Founded in 2010, Chester-based Deepbridge launched its first EIS fund in the 2013/14 tax year, they specialise in providing venture capital to early-stage technology, life sciences and renewable energy companies. Deepbridge’s Life Sciences Fund aims to capitalise on the UK’s strength in the sector and the Government’s commitment to it.
The intention is to provide UK science and technology start-ups with private capital to supplement government grants. Investors can expect a portfolio of companies working on disruptive technology or scientific breakthroughs in biopharmaceuticals, biotechnology or medical technology with the potential to develop a new market or replace existing solutions in an established market.
In this feature we speak to founders and partners of four companies that exemplify Deepbridge’s commitment to investment in innovation and technology of the future.
GBI Magazine spoke to Ben Sweeney, Founder of Vidivet, to talk about his Start-Up journey, and how the Deepbridge Life Sciences EIS scheme influenced it.
Vidivet is an a-synchronised communication platform pairing vets and pet owners, a disruptive platform in the veterinary industry. The project has evolved since its founding in 2019.
Recognising this as a great idea, the complexity, capital and labour demand for it was far out of reach for any start-up. Sweeney explained that everyone who has founded a start-up has had a moment when they recognise an initial idea is not a finished product, and at that point you need to have the humility to turn around and realise your idea needs polishing.
Vidivet created an a-synchronised communication system, alleviating the labour demands necessary. Sweeney likens its functionality to using texts with communication through messages and voice notes on the app, with the option of a virtual face-to-face consultation offered, if required, further down the line.
Sweeney’s original concept was to service pet owners while alleviating the pressures on the veterinary industry. With around 3.2 million new pets in the UK over the last year the numbers in the veterinary industry have not increased at the same pace. They recognised that there were huge gaps in delivery of veterinary expertise that were adding to the pressure cooker of life in veterinary practice. By digitally enabling pet owners in a more efficient way than the early movers in veterinary telehealth and focusing specifically on triage, they could offer a veterinary version of NHS 111.
The demand from pet owners became ‘shockingly visible’ as Vidivet went live with a large adoption in out of hours contact, not surprising given most vet practices close at 7pm. Sweeney explains that around 92% of questions put through Vidivet can be triaged overnight and then redirected to vets if necessary, with a real reduction in both time and costs.
One of the key areas for growth going forward for Vidivet is as a business-to-business software which given the staffing issues across the profession will help to expand capacity within practices. Staffing issues in the veterinary sector are not however localised to the UK, in fact it has become a global pet healthcare issue.
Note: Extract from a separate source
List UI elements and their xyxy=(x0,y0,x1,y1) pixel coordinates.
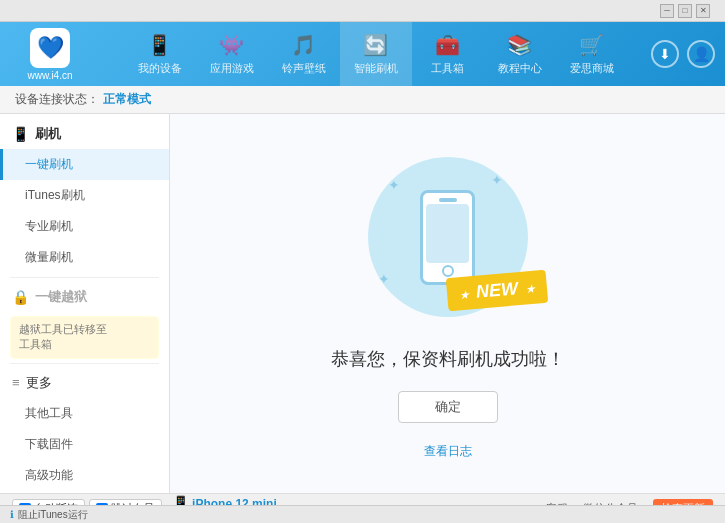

Noting this Sweeney adds ‘it takes 9 weeks to make 9 puppies, but it takes 5 years to train a vet and even longer to gain experience”.
Deepbridge’s Life Sciences Fund has allowed the Vidivet team to meet the scope of the problem, letting Sweeney and his team focus on further development and delivery. As Sweeney adds “Even hugely successful companies need to be constantly innovating, and when you have proper funding in place it enables you to do this thoroughly” Perhaps even more importantly the investment from the Deepbridge Life Science EIS fund has allowed Vidivet to ring-fence their talented workforce, and enabled them to recruit and hire additional staff members creating a solid foundation for future development and growth.